About 25,000 of Bitfinex’s stolen bitcoin was moved out of Mr. Lichtenstein’s wallet using a complex series of transactions meant to cover the trace.
How the case was solved via blockchain tracing
The movement of the stolen bitcoin on the blockchain was traced when the fixed electronic ledger has been traced. This permanent electronic ledger documents bitcoin transfers to any digital wallet, thanks to investigators who noticed the activity. According to the prosecution, they used the stolen money to buy gold, nonfungible tokens, and a Walmart gift card.
As noted by Crystal’s Head of Investigations, Scott Pounder: “It’s important to remember that the result of this seizure was a culmination of various investigative techniques and not solely solved using blockchain analytics. However, using analytical tools such as Crystal makes it easy to investigate transactions and visualize the movement of assets.”
Legal documents presented by investigators mention that they opted to show straightforward visualizations and show the funds flow. Still, they stated the exact visualization charts would be extensive and complicated to understand.
Crystal can provide a fully automated investigation process by its Tracking tool. The Tracking tool enables determining the present location of bitcoins from a selected transaction or set of transactions. Tracking can reveal whether the bitcoins from the original transaction have reached a known entity, such as an Exchange or a Payment Processor, which in turn could permit the identification of a bitcoin owner (usually via an additional legal process). In any case, the analysis results are easily exported and presented in a convenient and auditable form.

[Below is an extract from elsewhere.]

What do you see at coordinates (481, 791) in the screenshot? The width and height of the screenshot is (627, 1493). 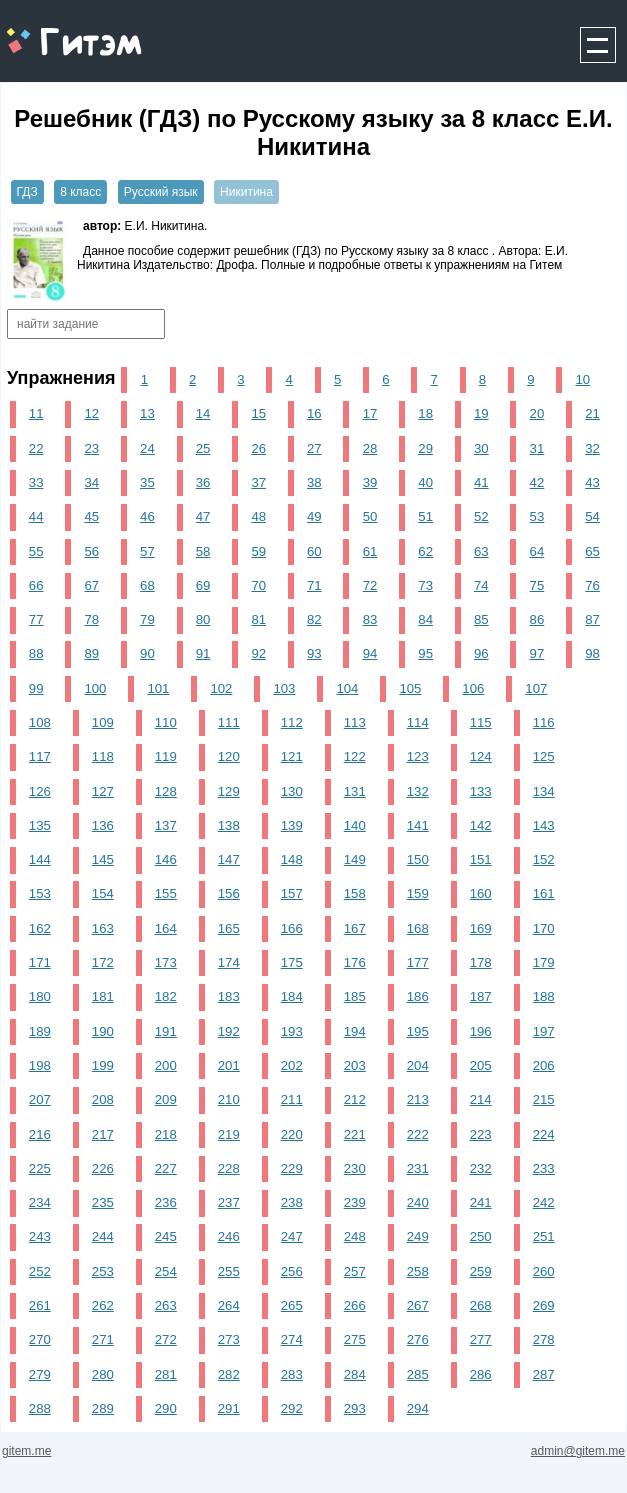 I see `133` at bounding box center [481, 791].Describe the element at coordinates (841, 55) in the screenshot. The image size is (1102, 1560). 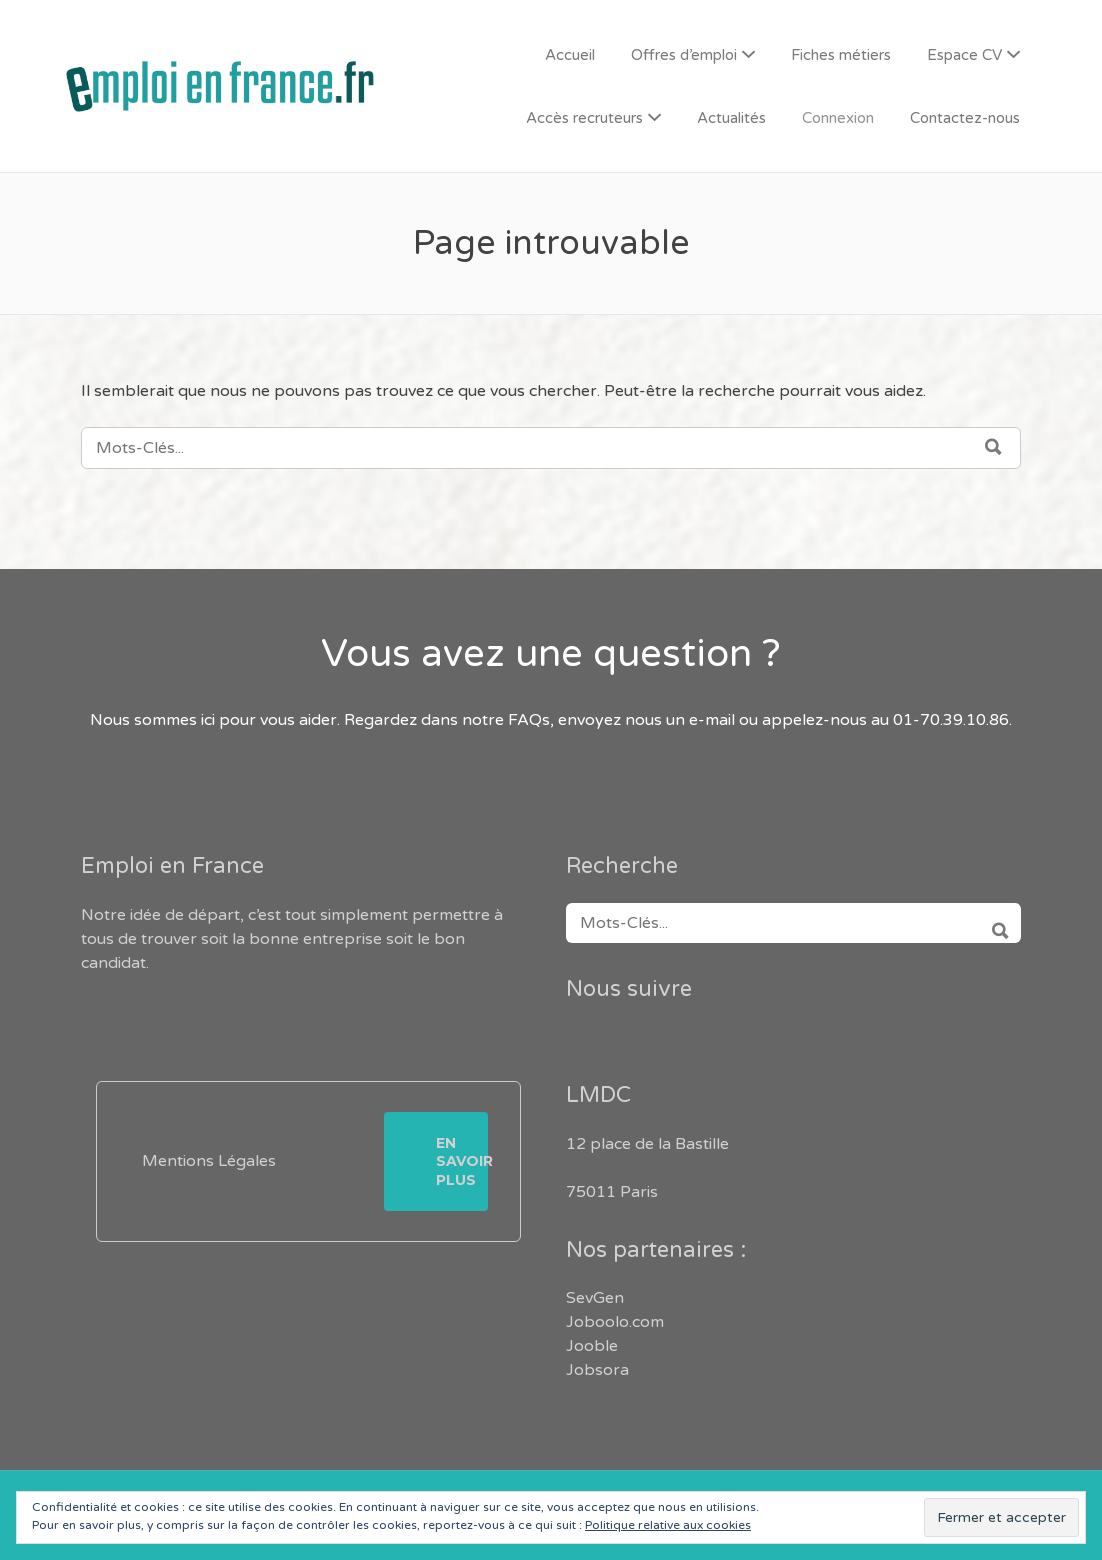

“Ultimately investigators were able to obtain a document from the cloud storage which gave them everything they needed such as private keys etc. They were able to link email addresses to exchanges, KYC, and also personal accounts such as PlayStation and Walmart. It’s too early to say how deep they went but as the trial progresses this should become evident”, Scott added.
The whole case employed three blockchain analytics companies, which suggests the case needed constant attention. Overall it’s a great case example that we at Crystal will continue to watch.